■ AIM OF THE TASK
Filter the records below, keeping only lines with the string "vždy".

■ Page images and extracted text
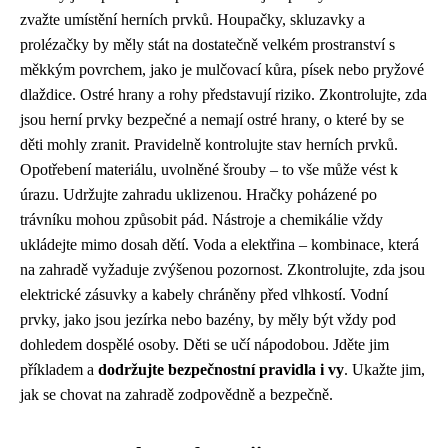
zvažte umístění herních prvků. Houpačky, skluzavky a
prolézačky by měly stát na dostatečně velkém prostranství s
měkkým povrchem, jako je mulčovací kůra, písek nebo pryžové
dlaždice. Ostré hrany a rohy představují riziko. Zkontrolujte, zda
jsou herní prvky bezpečné a nemají ostré hrany, o které by se
děti mohly zranit. Pravidelně kontrolujte stav herních prvků.
Opotřebení materiálu, uvolněné šrouby – to vše může vést k
úrazu. Udržujte zahradu uklizenou. Hračky poházené po
trávníku mohou způsobit pád. Nástroje a chemikálie vždy
ukládejte mimo dosah dětí. Voda a elektřina – kombinace, která
na zahradě vyžaduje zvýšenou pozornost. Zkontrolujte, zda jsou
elektrické zásuvky a kabely chráněny před vlhkostí. Vodní
prvky, jako jsou jezírka nebo bazény, by měly být vždy pod
dohledem dospělé osoby. Děti se učí nápodobou. Jděte jim
příkladem a
dodržujte bezpečnostní pravidla i vy
. Ukažte jim,
jak se chovat na zahradě zodpovědně a bezpečně.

■ EXERCISE RESULT
trávníku mohou způsobit pád. Nástroje a chemikálie vždy
prvky, jako jsou jezírka nebo bazény, by měly být vždy pod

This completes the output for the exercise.